**What to produce**
Go over the lines below, and when one contains the word "Equivalencia", copy it.

**Data**
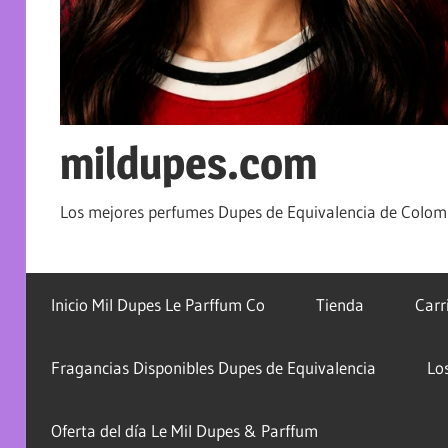
mildupes.com
Los mejores perfumes Dupes de Equivalencia de Colomb
Inicio Mil Dupes Le Parffum Co
Tienda
Carr
Fragancias Disponibles Dupes de Equivalencia
Lo
Oferta del día Le Mil Dupes & Parffum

**Answer area**
Los mejores perfumes Dupes de Equivalencia de Colomb
Fragancias Disponibles Dupes de Equivalencia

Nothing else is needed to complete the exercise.